Copy the lines below that contain "display".

============

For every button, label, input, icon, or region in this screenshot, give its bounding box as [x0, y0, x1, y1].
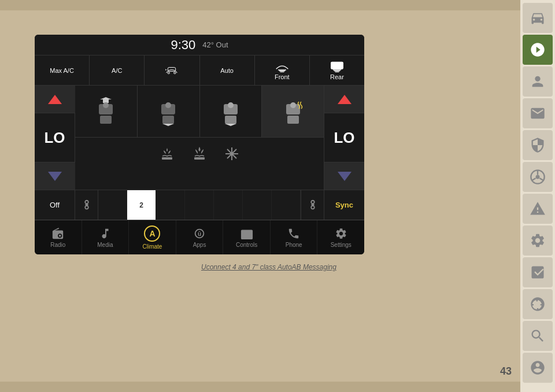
nav-radio-button[interactable]: Radio [35, 220, 82, 254]
seat-heat-cool-row [75, 138, 324, 169]
sidebar-item-person[interactable] [523, 66, 553, 97]
climate-middle-section: LO [35, 86, 364, 190]
status-bar: 9:30 42° Out [35, 35, 364, 56]
bottom-decorative-bar [0, 382, 520, 392]
svg-marker-15 [100, 97, 112, 103]
fan-speed-row: Off 2 Sync [35, 190, 364, 220]
front-defrost-button[interactable]: Front [255, 56, 310, 85]
top-decorative-bar [0, 0, 520, 10]
fan-speed-5[interactable] [214, 190, 243, 220]
right-sidebar [520, 0, 555, 392]
fan-icon-right[interactable] [301, 190, 324, 220]
nav-climate-button[interactable]: A Climate [129, 220, 176, 254]
seat-passenger-lower-button[interactable] [200, 86, 262, 137]
up-arrow-icon [48, 95, 62, 104]
seat-cool-button[interactable] [221, 143, 242, 164]
svg-point-7 [174, 72, 176, 73]
left-temp-display: LO [44, 113, 65, 162]
right-temp-display: LO [334, 113, 354, 162]
fan-speed-4[interactable] [185, 190, 214, 220]
seat-controls-area [75, 86, 324, 190]
right-temp-down-button[interactable] [324, 162, 365, 190]
svg-text:ū: ū [198, 230, 201, 236]
svg-rect-5 [168, 67, 176, 71]
nav-settings-button[interactable]: Settings [317, 220, 364, 254]
sidebar-item-search[interactable] [523, 321, 553, 351]
outside-temp: 42° Out [202, 40, 228, 49]
right-temp-up-button[interactable] [324, 86, 365, 113]
up-arrow-right-icon [338, 95, 352, 104]
right-temp-control: LO [324, 86, 364, 190]
seat-rear-heating-button[interactable] [262, 86, 324, 137]
recirculate-button[interactable] [145, 56, 199, 85]
nav-apps-button[interactable]: ū Apps [176, 220, 224, 254]
fan-speed-7[interactable] [272, 190, 301, 220]
svg-point-36 [230, 152, 234, 156]
fan-icon-left[interactable] [75, 190, 98, 220]
sidebar-item-user[interactable] [523, 353, 553, 383]
seat-buttons-row [75, 86, 324, 138]
sidebar-item-service[interactable] [523, 225, 553, 256]
svg-line-4 [540, 178, 543, 180]
svg-rect-31 [194, 157, 205, 160]
seat-heat-low-button[interactable] [157, 143, 177, 164]
climate-active-icon: A [144, 225, 160, 242]
left-temp-control: LO [35, 86, 75, 190]
fan-speed-1[interactable] [98, 190, 127, 220]
svg-point-18 [103, 102, 109, 108]
max-ac-button[interactable]: Max A/C [35, 56, 90, 85]
svg-rect-21 [162, 116, 174, 124]
sidebar-item-car-info[interactable] [523, 3, 553, 33]
fan-speed-6[interactable] [243, 190, 272, 220]
svg-rect-28 [287, 116, 299, 124]
sidebar-item-warning[interactable] [523, 194, 553, 224]
svg-rect-17 [100, 116, 112, 124]
svg-point-6 [168, 72, 169, 73]
nav-media-button[interactable]: Media [82, 220, 130, 254]
fan-speed-2[interactable]: 2 [127, 190, 156, 220]
clock-display: 9:30 [171, 38, 195, 53]
fan-speed-selector: 2 [98, 190, 301, 220]
fan-speed-3[interactable] [156, 190, 185, 220]
svg-line-3 [532, 178, 536, 180]
sidebar-item-mail[interactable] [523, 98, 553, 128]
rear-defrost-button[interactable]: Rear [310, 56, 364, 85]
left-temp-down-button[interactable] [35, 162, 75, 190]
down-arrow-right-icon [338, 172, 352, 181]
seat-heat-high-button[interactable] [189, 143, 210, 164]
svg-point-1 [536, 175, 540, 179]
left-temp-up-button[interactable] [35, 86, 75, 113]
sidebar-item-steering[interactable] [523, 162, 553, 192]
sync-button[interactable]: Sync [324, 190, 364, 220]
sidebar-item-safety[interactable] [523, 130, 553, 160]
top-controls-row: Max A/C A/C Auto Fr [35, 56, 364, 86]
svg-rect-30 [162, 157, 172, 160]
infotainment-screen: 9:30 42° Out Max A/C A/C Auto [35, 35, 364, 254]
ac-button[interactable]: A/C [90, 56, 145, 85]
seat-driver-upper-button[interactable] [75, 86, 138, 137]
auto-button[interactable]: Auto [200, 56, 255, 85]
bottom-nav-bar: Radio Media A Climate ū Apps Controls [35, 220, 364, 254]
nav-phone-button[interactable]: Phone [271, 220, 318, 254]
svg-rect-25 [225, 116, 236, 124]
screen-caption: Uconnect 4 and 7" class AutoAB Messaging [35, 263, 503, 271]
sidebar-item-gauge[interactable] [523, 289, 553, 319]
svg-point-22 [165, 102, 171, 108]
fan-off-button[interactable]: Off [35, 190, 75, 220]
sidebar-item-vehicle[interactable] [523, 35, 553, 65]
svg-point-29 [290, 102, 296, 108]
sidebar-item-checklist[interactable] [523, 257, 553, 287]
nav-controls-button[interactable]: Controls [223, 220, 271, 254]
svg-point-26 [228, 102, 234, 108]
down-arrow-icon [48, 172, 62, 181]
page-number: 43 [500, 365, 512, 378]
seat-driver-lower-button[interactable] [138, 86, 200, 137]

============

Result for this exercise →
left-temp-display: LO [44, 113, 65, 162]
right-temp-display: LO [334, 113, 354, 162]
clock-display: 9:30 [171, 38, 195, 53]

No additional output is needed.